Mr Justice Livesey QC said the untouched money would be considered as an income payment under the terms of the Insolvency Act and could therefore be used to repay creditors. Private pension pots had previously generally been considered immune from creditors looking to obtain money owed to them by bankrupt individuals.
“Why should it be that a person who elected on the day preceding his bankruptcy should be in a position where his entitlement to enjoy the fruits of his pension is liable to be subject to right of the Trustee to apply for it to go to his creditors … whereas the person who had not yet done so is immune from the impact of the section and can enjoy the full fruits of his pension to the detriment of his creditors?” Mr Justice Livesey QC said in the ruling seen by Out-Law.com.
"By using the word 'immune' I mean that, such a bankrupt could avoid losing any part of his pension simply by choosing – for whatever reason – not to issue an election until the date of his discharge.

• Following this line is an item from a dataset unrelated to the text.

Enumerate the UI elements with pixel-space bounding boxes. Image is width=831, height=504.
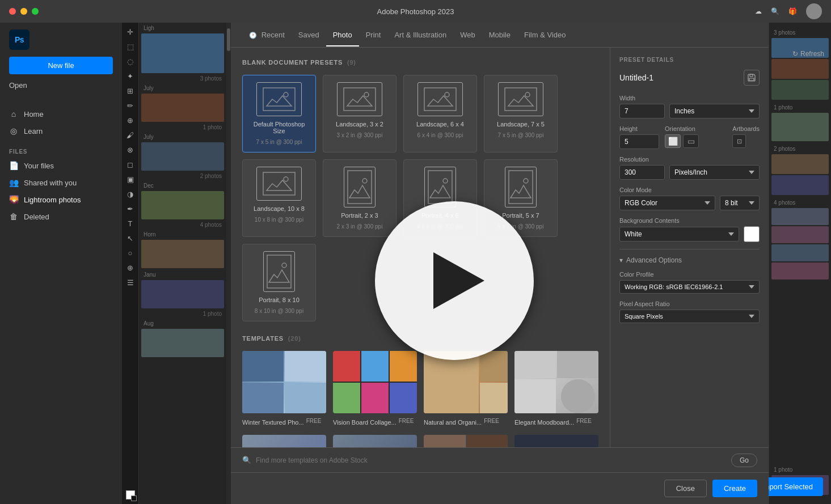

I can think of no reason or policy, nor has one been suggested to me in argument, why the legislature should have legislated in order to create such an anomaly."
"It cannot be to the benefit of the bankrupt's creditors; the creation of such an anomaly would be to discriminate in favour of a class of bankrupts, those who happened not to have made an election, without (so far as I can see) any reason or justification," the judge said. "A bankrupt does have an entitlement to a payment under a pension scheme not merely where the scheme is in payment of benefit but also where, under the rules of the scheme, he would be entitled to payment merely by asking for payment".
Pensions expert Simon Tyler of Pinsent Masons, the law firm behind Out-Law.com, said the ruling was bad for pensions savers.
“Individuals usually think that the money they put into a pension scheme will be out of any creditors’ reach if they become bankrupt," Tyler said. "That is generally true for individuals who are not yet drawing a pension from the scheme."
"This case indicates that a court may force individuals to draw a pension if the pension scheme permits this. Many pension schemes give their members this right from age 55. The reasoning in this case means that the pension savings of many individuals will only remain protected on bankruptcy as long as they are under age 55. That is a new, unwelcome, development for pension savers," he said.